Others being tried in the case, including Brotherhood spiritual leader Mohamed Badie, were handed life sentences, judicial sources said.
Those being sentenced are accused of security-related offences including incitement to violence, murder and organising illegal protests.
Rights groups have criticised the mass trial of more than 700 people in what has become known as the Rabaa case, after Rabaa Adawiya square where the sit-in took place in Cairo.
Those sentenced to death by hanging include senior Brotherhood leaders Essam al-Erian and Mohamed Beltagi and prominent Islamist preacher Safwat Higazi, the sources said.
In total 47 were handed life sentences while another 612 were also given long prison sentences.
Photojournalist Mahmoud Abu Zeid, known as “Shawkan” was told he would spend five years behind bars. He has already been imprisoned for this period and his detention has provoked particular outcry from human rights groups who say he was arrested for doing his job.

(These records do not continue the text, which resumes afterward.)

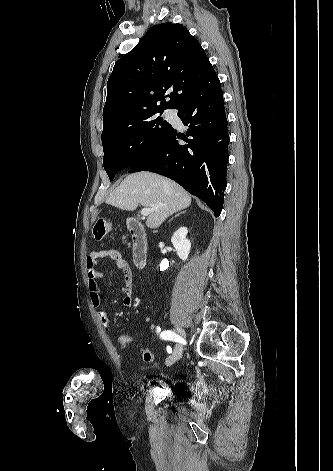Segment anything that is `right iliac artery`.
<instances>
[{"instance_id":"obj_1","label":"right iliac artery","mask_w":333,"mask_h":471,"mask_svg":"<svg viewBox=\"0 0 333 471\" xmlns=\"http://www.w3.org/2000/svg\"><path fill=\"white\" fill-rule=\"evenodd\" d=\"M160 337L164 340H171V341L179 342L182 344H186L185 340L181 336L177 335L175 332L171 330L163 331Z\"/></svg>"}]
</instances>
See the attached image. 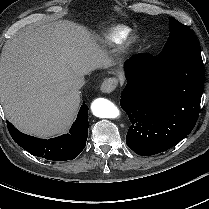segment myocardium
<instances>
[{
    "label": "myocardium",
    "mask_w": 209,
    "mask_h": 209,
    "mask_svg": "<svg viewBox=\"0 0 209 209\" xmlns=\"http://www.w3.org/2000/svg\"><path fill=\"white\" fill-rule=\"evenodd\" d=\"M135 42H136V37L133 36V35H130V36L126 37L125 40H124V43L126 45H131V44H134Z\"/></svg>",
    "instance_id": "myocardium-1"
}]
</instances>
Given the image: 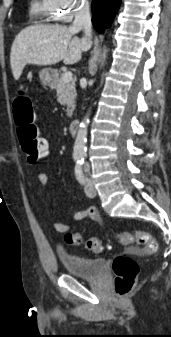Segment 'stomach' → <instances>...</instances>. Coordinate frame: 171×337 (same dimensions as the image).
<instances>
[{"label":"stomach","mask_w":171,"mask_h":337,"mask_svg":"<svg viewBox=\"0 0 171 337\" xmlns=\"http://www.w3.org/2000/svg\"><path fill=\"white\" fill-rule=\"evenodd\" d=\"M40 79L44 84L53 85L57 80V72L52 68H44L39 73Z\"/></svg>","instance_id":"1"}]
</instances>
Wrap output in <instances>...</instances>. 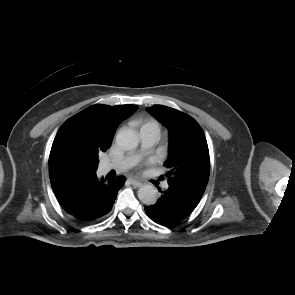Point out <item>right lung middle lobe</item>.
<instances>
[{"label":"right lung middle lobe","mask_w":295,"mask_h":295,"mask_svg":"<svg viewBox=\"0 0 295 295\" xmlns=\"http://www.w3.org/2000/svg\"><path fill=\"white\" fill-rule=\"evenodd\" d=\"M97 167H98V156L94 155L93 159L90 161L88 166L77 175L82 176V175H90L92 173H95L97 170Z\"/></svg>","instance_id":"1"}]
</instances>
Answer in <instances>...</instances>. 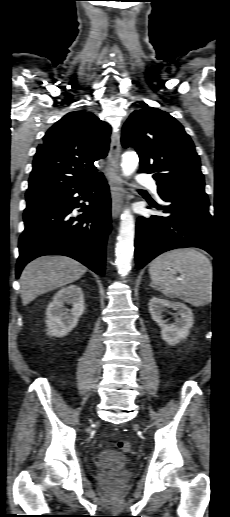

The dispersal of the sit-in in August 2013 came weeks after President Abdel Fattah al-Sisi, then military chief, ousted Islamist president Mohamed Mursi after protests against Brotherhood rule.
Amnesty International says more than 800 protesters were killed. The government has said many protesters were armed and that 43 police were killed.
Since Sisi took power in 2014, authorities have justified a crackdown on dissent and freedoms as being directed at terrorists and saboteurs trying to undermine the state.
Death sentences have been handed down to hundreds of his political opponents on charges such as belonging to an illegal organisation or planning to carry out an attack.
Speaking after the defendants were sentenced, Amnesty International’s North Africa Campaigns Director Najia Bounaim said “These sentences were handed down in a disgraceful mass trial of more than 700 people, and we condemn today’s verdict in the strongest terms.
“The death penalty should never be an option under any circumstances.
“The fact that not a single police officer has been brought to account for the killing of at least 900 people in the Rabaa and Nahda protests shows what a mockery of justice this trial was.
“The Egyptian authorities should be ashamed. We demand a retrial in an impartial court and in full respect of the right to a fair trial for all defendants, without recourse to the death penalty.
“Shawkan has already spent more than five years in prison simply for doing his job as a photojournalist and documenting the police brutality that took place that day. He has already spent more than five years in prison.
“The Egyptian authorities’ disgraceful attacks on press freedom and freedom of expression must stop, and they must immediately and unconditionally release Shawkan. He is a prisoner of conscience, detained solely for doing his journalistic work.”